PROBLEM REQUIREMENTS:
When you return the data, keep every word exact and include none of the images.

RECORDED INFORMATION:
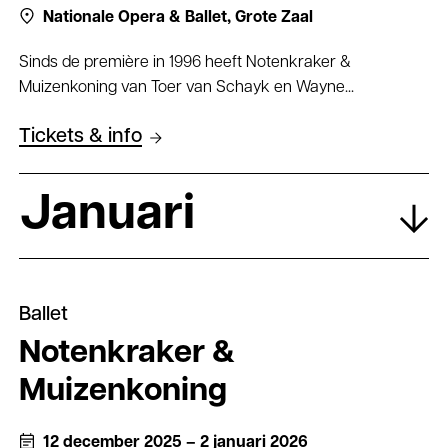
Nationale Opera & Ballet,
Grote Zaal
Sinds de première in 1996 heeft Notenkraker &
Muizenkoning van Toer van Schayk en Wayne...
Tickets & info
Januari
Ballet
Notenkraker &
Muizenkoning
12 december 2025 – 2 januari 2026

SOLUTION BELOW:
Nationale Opera & Ballet,
Grote Zaal
Sinds de première in 1996 heeft Notenkraker &
Muizenkoning van Toer van Schayk en Wayne...
Tickets & info
Januari
Ballet
Notenkraker &
Muizenkoning
12 december 2025 – 2 januari 2026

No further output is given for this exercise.